Braver la honte et se passer de son diplôme pour exercer même des métiers négligés


Les diplômes d’université sont perçus comme un atout certain dans la société. Les études apparaissent comme le chemin qu’il faut prendre pour devenir un « grand quelqu’un » dans la vie. Mais bien souvent, c’est de l’incertitude qui plane au sortir des universités. On ne sait quoi faire avec son diplôme en poche. Toutefois, certaines personnes bravent la honte, se passent de leurs diplômes pour exercer n’importe quel métier. Pour elles c’est le lucre qui compte.  

Kahindo Munyoro Patricia est étudiante dans une université de la place en deuxième de licence. Depuis 2014, après les cours, elle grille de maïs sur le boulevard Julien Paluku, ancienne rue Kinshasa, en ville de Butembo. Elle allume son brasero, y place des maïs à griller et attend sa clientèle constituée des opérateurs économiques, des passants et même certains de ses camarades. « Après les cours, chaque soir, je passe directement au marché central. Ici j’achète des maïs frais à 5000 Fc pour venir les griller. Après la vente, il arrive que je totalise un bénéfice de 2000 ou 3000 Fc », témoigne-t-elle.

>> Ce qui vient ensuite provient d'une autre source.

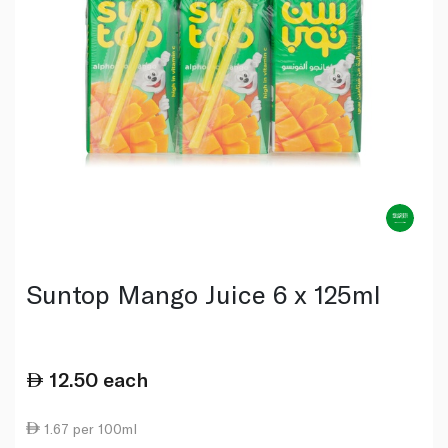
Suntop Mango Juice 6 x 125ml
12.50
each
1.67 per 100ml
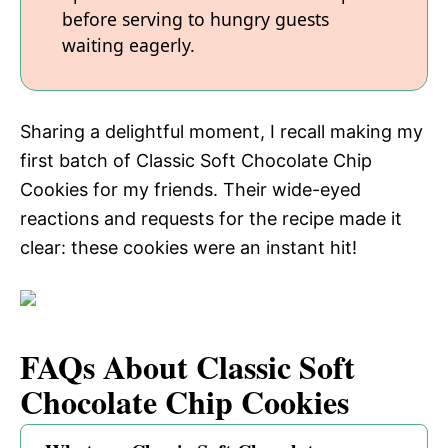
before serving to hungry guests
waiting eagerly.
Sharing a delightful moment, I recall making my
first batch of Classic Soft Chocolate Chip
Cookies for my friends. Their wide-eyed
reactions and requests for the recipe made it
clear: these cookies were an instant hit!
FAQs About Classic Soft
Chocolate Chip Cookies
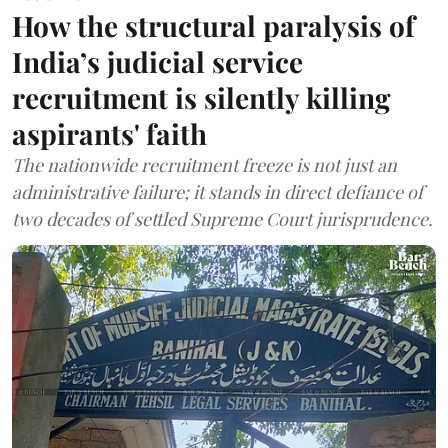
How the structural paralysis of
India’s judicial service
recruitment is silently killing
aspirants' faith
The nationwide recruitment freeze is not just an
administrative failure; it stands in direct defiance of
two decades of settled Supreme Court jurisprudence.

A Butembo, le maïs grillé est de plus en plus apprécié de nombreux habitants. Chaque soir, dans plusieurs coins des rues et avenues, des consommateurs affluent autour des grilleurs pour s’approvisionner. Il faut débourser entre 200 Fc et 300 Fc pour un épi. La qualité et la demande conditionnent le prix. Mais ils sont moins nombreux des détenteurs des diplômes et autres titres académiques qui exercent ces métiers pourtant qui fait vivre plusieurs familles.

Vaincre le chaumage

Beaucoup de ses clients et camarades d’auditoire l’encouragent même si certains disent avoir honte à sa place. « Moi j’ai jamais eu honte de ce métier. En plus c’est mon oncle qui paie mes frais académiques mais le bénéfice de ce métier m’aide à payer les droits d’auteurs et mes syllabus. En plus je suis une fille, j’ai des besoins personnels je ne peux pas être une charge pour mes parents ou mon copain pour qu’il prenne en charge tous mes besoins. Et donc grâce à ce que je gagne dans ce métier je peux même anticiper la paie des frais académiques », s’enthousiasme Patricia.

Pour augmenter son chiffre d’affaire, Patricia participe aussi aux associations et mutuelles des crédits rotatifs ainsi qu’à des tontines, des fameux « Kirimba » en langage collectif local. « Dans ce système de tontine avec mes amis je peux réaliser à la fin d’un mois 50 milles francs congolais ou plus », rassure-t-elle.

Un client rencontré sur place en train d’acheter le maïs crois que c’est rare de voir une fille de cet âge accepter de faire un tel métier. « C’est vraiment curieux de voir une étudiante de sa génération entrain de pratiquer ce métier que beaucoup de filles de son âge négligent. Cette fille a de l’avenir », indique-t-il.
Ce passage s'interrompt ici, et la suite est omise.